After reviewing surveillance tape, a suicide note and Hawkins' last conversations with those close to him, police said they don't know - and may never know - exactly why Hawkins went to the Von Maur store at Westroads Mall and shot more than a dozen people.

But he clearly planned, walking through the store, exiting, then returning a few minutes later with a gun concealed in a balled-up sweatshirt he was carrying, authorities said.

Debora Maruca-Kovac, who with her husband took Hawkins into their home because he had no other place to live, told the Omaha World-Herald that the night before the shooting, Hawkins and her sons showed her a semiautomatic rifle. She said she thought the gun looked too old to work.

Police believe Hawkins was using that AK-47 when he stormed off a third-floor elevator at the store and started shooting.

Police said they have found no connections between the 19-year-old and the six employees and two shoppers he killed.

"The shooting victims were randomly selected," as was the location of the shooting, Omaha police Chief Thomas Warren said.

Acquaintances said that Hawkins was a drug user and that he had a history of depression.
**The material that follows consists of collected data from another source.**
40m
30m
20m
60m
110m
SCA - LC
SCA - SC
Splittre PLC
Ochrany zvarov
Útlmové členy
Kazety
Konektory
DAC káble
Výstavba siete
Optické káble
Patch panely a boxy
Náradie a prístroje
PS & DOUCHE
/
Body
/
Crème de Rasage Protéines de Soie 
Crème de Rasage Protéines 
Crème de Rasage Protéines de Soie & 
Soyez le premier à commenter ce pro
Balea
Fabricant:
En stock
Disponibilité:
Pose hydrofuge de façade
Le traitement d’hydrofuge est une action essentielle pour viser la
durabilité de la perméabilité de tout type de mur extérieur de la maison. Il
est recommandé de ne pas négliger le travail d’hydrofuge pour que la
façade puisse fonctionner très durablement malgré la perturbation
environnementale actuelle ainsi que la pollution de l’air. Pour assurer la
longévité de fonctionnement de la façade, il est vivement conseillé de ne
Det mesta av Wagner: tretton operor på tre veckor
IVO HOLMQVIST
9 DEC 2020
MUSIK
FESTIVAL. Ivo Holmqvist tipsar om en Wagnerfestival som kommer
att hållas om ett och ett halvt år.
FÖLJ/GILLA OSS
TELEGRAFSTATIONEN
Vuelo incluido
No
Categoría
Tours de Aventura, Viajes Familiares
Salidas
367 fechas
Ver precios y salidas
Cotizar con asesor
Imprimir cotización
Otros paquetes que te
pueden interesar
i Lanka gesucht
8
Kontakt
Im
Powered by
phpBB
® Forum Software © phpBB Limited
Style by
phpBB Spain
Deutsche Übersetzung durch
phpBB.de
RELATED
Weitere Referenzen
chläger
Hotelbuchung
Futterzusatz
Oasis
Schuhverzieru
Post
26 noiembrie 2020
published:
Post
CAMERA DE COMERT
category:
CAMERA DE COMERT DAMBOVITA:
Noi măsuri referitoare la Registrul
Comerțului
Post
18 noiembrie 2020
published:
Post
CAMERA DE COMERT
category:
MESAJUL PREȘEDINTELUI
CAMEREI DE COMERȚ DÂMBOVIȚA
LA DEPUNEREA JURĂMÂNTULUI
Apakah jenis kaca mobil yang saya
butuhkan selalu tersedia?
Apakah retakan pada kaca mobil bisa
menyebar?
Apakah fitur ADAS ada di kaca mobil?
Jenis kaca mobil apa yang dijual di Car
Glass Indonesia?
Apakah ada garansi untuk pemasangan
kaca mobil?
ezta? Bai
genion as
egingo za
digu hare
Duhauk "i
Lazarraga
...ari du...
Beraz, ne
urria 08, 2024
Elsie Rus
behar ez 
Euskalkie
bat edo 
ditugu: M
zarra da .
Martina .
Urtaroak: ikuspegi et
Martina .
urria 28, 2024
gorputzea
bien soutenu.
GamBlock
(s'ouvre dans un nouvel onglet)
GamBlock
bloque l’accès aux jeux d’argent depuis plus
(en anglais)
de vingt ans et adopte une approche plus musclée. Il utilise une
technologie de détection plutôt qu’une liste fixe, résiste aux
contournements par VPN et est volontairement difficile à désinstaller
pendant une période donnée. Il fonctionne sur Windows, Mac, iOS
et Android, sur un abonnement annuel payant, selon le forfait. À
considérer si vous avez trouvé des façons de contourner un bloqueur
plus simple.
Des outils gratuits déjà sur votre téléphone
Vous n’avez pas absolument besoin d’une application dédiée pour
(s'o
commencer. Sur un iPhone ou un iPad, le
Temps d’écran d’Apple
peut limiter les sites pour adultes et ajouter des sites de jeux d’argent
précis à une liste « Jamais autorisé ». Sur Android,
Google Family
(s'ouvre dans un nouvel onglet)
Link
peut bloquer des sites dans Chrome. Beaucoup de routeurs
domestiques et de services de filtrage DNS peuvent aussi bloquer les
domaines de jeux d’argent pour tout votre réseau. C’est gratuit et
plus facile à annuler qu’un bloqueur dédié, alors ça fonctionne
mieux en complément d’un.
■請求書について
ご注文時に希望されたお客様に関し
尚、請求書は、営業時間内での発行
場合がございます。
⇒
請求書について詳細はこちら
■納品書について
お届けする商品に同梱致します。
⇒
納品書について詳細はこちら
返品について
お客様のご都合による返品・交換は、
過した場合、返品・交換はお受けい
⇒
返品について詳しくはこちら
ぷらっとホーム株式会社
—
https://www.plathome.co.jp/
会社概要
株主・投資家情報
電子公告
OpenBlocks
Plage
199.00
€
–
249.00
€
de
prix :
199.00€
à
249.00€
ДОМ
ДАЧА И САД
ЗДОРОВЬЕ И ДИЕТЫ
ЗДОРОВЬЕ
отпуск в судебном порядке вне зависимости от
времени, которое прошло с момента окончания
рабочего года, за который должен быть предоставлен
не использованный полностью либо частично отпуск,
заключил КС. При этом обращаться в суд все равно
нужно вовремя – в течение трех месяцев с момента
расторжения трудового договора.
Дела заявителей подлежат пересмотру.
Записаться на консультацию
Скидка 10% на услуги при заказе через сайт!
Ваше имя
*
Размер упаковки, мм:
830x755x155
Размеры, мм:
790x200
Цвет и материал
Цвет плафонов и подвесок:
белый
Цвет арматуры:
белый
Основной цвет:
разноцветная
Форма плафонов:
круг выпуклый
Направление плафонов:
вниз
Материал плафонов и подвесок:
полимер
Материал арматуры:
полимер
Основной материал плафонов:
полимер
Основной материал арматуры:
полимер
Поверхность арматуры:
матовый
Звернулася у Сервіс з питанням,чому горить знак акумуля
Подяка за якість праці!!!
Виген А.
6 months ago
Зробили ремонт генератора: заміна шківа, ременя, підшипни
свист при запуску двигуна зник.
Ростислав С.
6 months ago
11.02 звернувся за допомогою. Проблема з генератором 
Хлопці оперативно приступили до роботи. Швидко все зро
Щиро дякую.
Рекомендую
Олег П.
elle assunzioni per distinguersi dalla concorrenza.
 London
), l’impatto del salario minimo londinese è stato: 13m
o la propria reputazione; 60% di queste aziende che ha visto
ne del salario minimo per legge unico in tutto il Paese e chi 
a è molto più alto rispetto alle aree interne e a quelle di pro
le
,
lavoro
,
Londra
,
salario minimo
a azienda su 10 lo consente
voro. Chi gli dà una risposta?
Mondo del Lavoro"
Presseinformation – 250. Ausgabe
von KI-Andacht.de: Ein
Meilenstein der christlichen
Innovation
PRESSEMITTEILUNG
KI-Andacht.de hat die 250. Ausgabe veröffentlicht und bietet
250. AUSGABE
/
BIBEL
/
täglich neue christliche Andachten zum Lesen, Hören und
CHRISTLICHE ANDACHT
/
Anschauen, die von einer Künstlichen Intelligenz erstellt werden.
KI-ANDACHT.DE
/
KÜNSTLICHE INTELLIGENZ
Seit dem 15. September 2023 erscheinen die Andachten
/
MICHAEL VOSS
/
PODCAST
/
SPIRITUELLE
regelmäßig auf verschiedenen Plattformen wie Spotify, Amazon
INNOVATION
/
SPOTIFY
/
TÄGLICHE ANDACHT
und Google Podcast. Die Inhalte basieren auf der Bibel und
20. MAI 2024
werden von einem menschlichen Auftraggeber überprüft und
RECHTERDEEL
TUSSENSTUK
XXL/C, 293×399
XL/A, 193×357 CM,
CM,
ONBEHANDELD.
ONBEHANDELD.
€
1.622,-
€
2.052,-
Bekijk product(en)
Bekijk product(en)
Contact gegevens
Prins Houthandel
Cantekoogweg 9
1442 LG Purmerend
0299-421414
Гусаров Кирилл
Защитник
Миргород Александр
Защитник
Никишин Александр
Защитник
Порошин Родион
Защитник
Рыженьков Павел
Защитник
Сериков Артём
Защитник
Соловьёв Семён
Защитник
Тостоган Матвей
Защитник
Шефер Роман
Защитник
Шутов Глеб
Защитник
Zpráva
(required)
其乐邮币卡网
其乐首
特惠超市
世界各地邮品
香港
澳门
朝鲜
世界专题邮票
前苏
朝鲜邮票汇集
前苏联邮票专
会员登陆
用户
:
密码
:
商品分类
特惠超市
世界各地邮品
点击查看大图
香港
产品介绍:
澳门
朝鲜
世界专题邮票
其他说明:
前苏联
In 2005 and 2006, according to court records, he underwent psychiatric evaluations, the reasons for which Landry would not disclose, citing privacy rules.

In May 2002, he was sent to a treatment center in Waynesville, Mo., after threatening his stepmother. Four months later, a Nebraska court decided Hawkins' problems were serious enough that he should be under state supervision and made him a ward of the state. He went through a series of institutions in Nebraska and was released from state custody on Aug. 21, 2006.

Under state law, Landry said, wards are released when all sides - parents, courts, social workers - agree it is time for them to go. Once Hawkins was set free, he was no longer under state supervision, and was not released into anyone's custody.

"When our role is ended, we try to step out," said Chris Peterson, director of the state Department of Health and Human Services.

About an hour before the shootings, Hawkins called Maruca-Kovac and told her he had written a suicide note, Maruca-Kovac said. In the note, Hawkins wrote that he was "sorry for everything" and would not be a burden on his family anymore. More ominously, he wrote: "Now I'll be famous."